▶ _INSTRUCTIONS FOR THE TASK_:
Ignoring the pictures, repeat every entry below exactly as it appears.

▶ _PROVIDED INFORMATION_:

= = =

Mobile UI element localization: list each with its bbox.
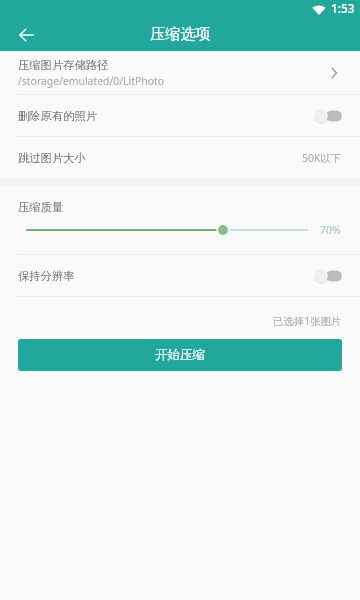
other: Wi-Fi xyxy=(312,5,326,15)
staticText: /storage/emulated/0/LitPhoto xyxy=(18,74,164,88)
staticText: 压缩选项 xyxy=(150,24,211,43)
staticText: 50K以下 xyxy=(302,151,342,165)
button[interactable]: 删除原有的照片 xyxy=(0,95,360,136)
staticText: 已选择1张图片 xyxy=(273,314,342,328)
staticText: 1:53 xyxy=(331,0,355,15)
staticText: 删除原有的照片 xyxy=(18,109,98,123)
button[interactable]: 压缩图片存储路径 xyxy=(0,51,360,94)
staticText: 开始压缩 xyxy=(155,347,205,363)
staticText: 保持分辨率 xyxy=(18,269,75,283)
other: Choose folder xyxy=(328,66,342,80)
button[interactable]: 跳过图片大小 xyxy=(0,137,360,178)
staticText: 70% xyxy=(320,223,341,237)
button[interactable]: Back xyxy=(12,20,40,48)
staticText: 跳过图片大小 xyxy=(18,151,86,165)
staticText: 压缩质量 xyxy=(18,200,64,214)
button[interactable]: 开始压缩 xyxy=(18,339,342,371)
button[interactable]: 保持分辨率 xyxy=(0,255,360,296)
staticText: 压缩图片存储路径 xyxy=(18,58,109,72)
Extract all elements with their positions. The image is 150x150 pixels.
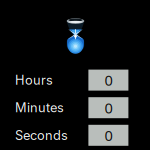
staticText: Hours [15,72,53,88]
staticText: 0 [104,70,112,90]
staticText: Minutes [15,100,64,116]
button[interactable]: 0 [88,125,128,146]
staticText: 0 [104,98,112,118]
button[interactable]: 0 [88,70,128,91]
staticText: Seconds [15,128,68,143]
staticText: 0 [104,126,112,145]
button[interactable]: 0 [88,97,128,118]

= = =

▶ _THE ANSWER_:
Mobile UI element localization: list each with its bbox.
other: Wi-Fi xyxy=(312,5,326,15)
staticText: /storage/emulated/0/LitPhoto xyxy=(18,74,164,88)
staticText: 压缩选项 xyxy=(150,24,211,43)
staticText: 50K以下 xyxy=(302,151,342,165)
button[interactable]: 删除原有的照片 xyxy=(0,95,360,136)
staticText: 已选择1张图片 xyxy=(273,314,342,328)
staticText: 1:53 xyxy=(331,0,355,15)
staticText: 删除原有的照片 xyxy=(18,109,98,123)
button[interactable]: 压缩图片存储路径 xyxy=(0,51,360,94)
staticText: 开始压缩 xyxy=(155,347,205,363)
staticText: 保持分辨率 xyxy=(18,269,75,283)
other: Choose folder xyxy=(328,66,342,80)
button[interactable]: 跳过图片大小 xyxy=(0,137,360,178)
staticText: 70% xyxy=(320,223,341,237)
button[interactable]: Back xyxy=(12,20,40,48)
staticText: 跳过图片大小 xyxy=(18,151,86,165)
staticText: 压缩质量 xyxy=(18,200,64,214)
button[interactable]: 开始压缩 xyxy=(18,339,342,371)
button[interactable]: 保持分辨率 xyxy=(0,255,360,296)
staticText: 压缩图片存储路径 xyxy=(18,58,109,72)
Extract all elements with their positions. The image is 150x150 pixels.
staticText: Hours [15,72,53,88]
staticText: 0 [104,70,112,90]
staticText: Minutes [15,100,64,116]
button[interactable]: 0 [88,125,128,146]
staticText: 0 [104,98,112,118]
button[interactable]: 0 [88,70,128,91]
staticText: Seconds [15,128,68,143]
staticText: 0 [104,126,112,145]
button[interactable]: 0 [88,97,128,118]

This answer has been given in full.